Z reguły mało kto tam zagląda, recepcjonistka w holu zwykle jest na tyle znudzona, że od drugiej śmierci trzymają ją partyjki w szachy z koleżanką z Głównej Recepcji.

Departament Rozwoju i Utrzymania

Za recepcją, korytarz z lewej. Wszyscy tam pilnują, żeby Zaświaty miały regularnie odświeżaną architekturę, najnowsze cuda technologii i inne bajery umilające życie po życiu. To oni dbają o wszystko, co widać, też załatwiają sprzęt dla Żniwiarzy oraz powłoki materialne. Korzystają z możliwych tylko w Zaświatach metod, które być może do końca istnienia tego miejsca pozostaną sekretem. O ile Zaświaty mogą się kiedykolwiek skończyć. Niektórzy pracownicy, podobnie jak pracownicy Departamentu Życia, mają możliwość opuszczania Zaświatów w celu gromadzenia materiałów.

Archiwum

Po schodach na dół. Archiwum, jak nazwa wskazuje, gromadzi wszystkie istotne dokumenty. Ogromne skupisko papierów, w którym orientuje się tylko kilku powołanych do czuwania nad nim pracowników. Znaleźć tam można odpowiedzi na niemal wszystkie pytania; a przynajmniej te, które powiązane są z Zaświatami. Szukanie czegokolwiek samemu jest niezalecane. Pomińmy, że bez pozwolenia nie można tam nawet wejść.

Zarząd Zaświatów

Po schodach w górę. Znajdują się tam biura wszystkich dyrektorów naczelnych i innych ważnych osobistości. Normalnie nie ma powodu, żeby do tego miejsca zaglądać. Zwykłe dusze nie mogą się tam zapuszczać. Ciekawe są przytwierdzone do ścian znaki nakazujące zachować ciszę.

Skrzydło mieszkalne pracowników

Za recepcją, środkowym korytarzem.

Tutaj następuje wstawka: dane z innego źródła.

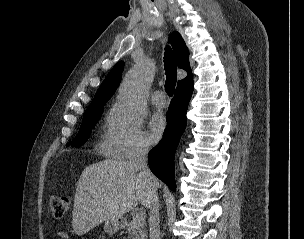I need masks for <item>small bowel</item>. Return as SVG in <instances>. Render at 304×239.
I'll use <instances>...</instances> for the list:
<instances>
[{"instance_id": "small-bowel-1", "label": "small bowel", "mask_w": 304, "mask_h": 239, "mask_svg": "<svg viewBox=\"0 0 304 239\" xmlns=\"http://www.w3.org/2000/svg\"><path fill=\"white\" fill-rule=\"evenodd\" d=\"M56 239H67L68 236L65 232L63 231H58L55 235Z\"/></svg>"}]
</instances>
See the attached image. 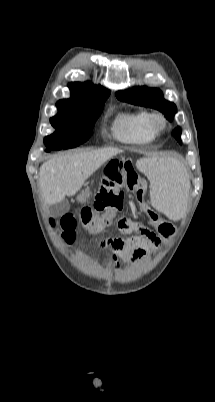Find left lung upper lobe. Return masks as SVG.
<instances>
[{
    "mask_svg": "<svg viewBox=\"0 0 215 402\" xmlns=\"http://www.w3.org/2000/svg\"><path fill=\"white\" fill-rule=\"evenodd\" d=\"M116 97L131 104L157 109L164 113L169 120H172L177 112L175 104L165 100L162 92L155 88L136 87L126 91H118ZM172 134L181 143L180 128L174 129Z\"/></svg>",
    "mask_w": 215,
    "mask_h": 402,
    "instance_id": "1",
    "label": "left lung upper lobe"
}]
</instances>
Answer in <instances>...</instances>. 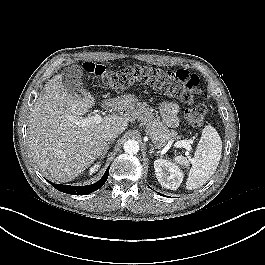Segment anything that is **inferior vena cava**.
<instances>
[{"label": "inferior vena cava", "instance_id": "1", "mask_svg": "<svg viewBox=\"0 0 265 265\" xmlns=\"http://www.w3.org/2000/svg\"><path fill=\"white\" fill-rule=\"evenodd\" d=\"M117 137H118V133L115 132V131H108V132H106V133L103 134V138L105 140H107V141L108 140H113V139H115Z\"/></svg>", "mask_w": 265, "mask_h": 265}]
</instances>
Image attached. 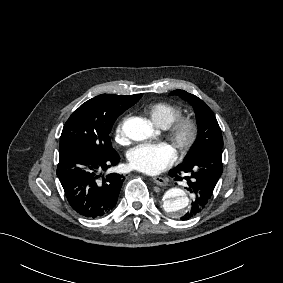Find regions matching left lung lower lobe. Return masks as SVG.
<instances>
[{"instance_id": "1", "label": "left lung lower lobe", "mask_w": 283, "mask_h": 283, "mask_svg": "<svg viewBox=\"0 0 283 283\" xmlns=\"http://www.w3.org/2000/svg\"><path fill=\"white\" fill-rule=\"evenodd\" d=\"M222 170V149H211L169 172V175L178 181L186 179L188 190L193 193L191 209L181 218L182 220L194 217L205 208ZM181 175L187 176L182 178Z\"/></svg>"}]
</instances>
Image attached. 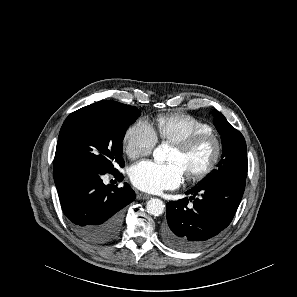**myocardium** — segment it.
<instances>
[{
	"instance_id": "f54148a6",
	"label": "myocardium",
	"mask_w": 297,
	"mask_h": 297,
	"mask_svg": "<svg viewBox=\"0 0 297 297\" xmlns=\"http://www.w3.org/2000/svg\"><path fill=\"white\" fill-rule=\"evenodd\" d=\"M206 141H212L215 147L214 155L210 162L199 172L187 173L189 182H200L208 178L218 167L223 156V143L219 135L214 132H204L190 136L184 140L173 143V146L182 153H189Z\"/></svg>"
}]
</instances>
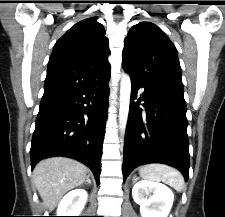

Stale powiększające się miejsce z kilkoma piętrami i szeregami oryginalnie tak samo wyglądających pokojów, w których pracownicy Zaświatów mogą sobie odpocząć. Dostępne są pokoje jednoosobowe, dwuosobowe, trzyosobowe i czteroosobowe. Wszystkie posiadają odpowiednią ilość wersalek, biurek z krzesłami i półek. Lokatorzy mają zezwolenie na dekorowanie swoich miejsc zamieszkania wedle upodobań, mając do dyspozycji to, co znajdą w Zaświatach.

Technologia

Zaświaty nie są tak technologicznie zacofanym miejscem, za jakie niektórzy je biorą. Wbrew pozorom rozwinięte są na poziomie dość zbliżonym do Auranthium. Posiadają cudeńka typu komórki, radia, komputery, tablety czy telewizję, mają nawet swój własny Internet oraz Wi-Fi, które dają wiele możliwości, lecz nie pozwalają na kontakt ze światem żywych, toteż nie można z ich pomocą przeglądać AllTube’a ani Quickpedii. Poza Zaświatami smartfony Żniwiarzy łączą się z riftreachowym zasięgiem oraz Internetem, wiele stron i aplikacji jest jednak zablokowanych lub ograniczonych przez wewnętrzny system.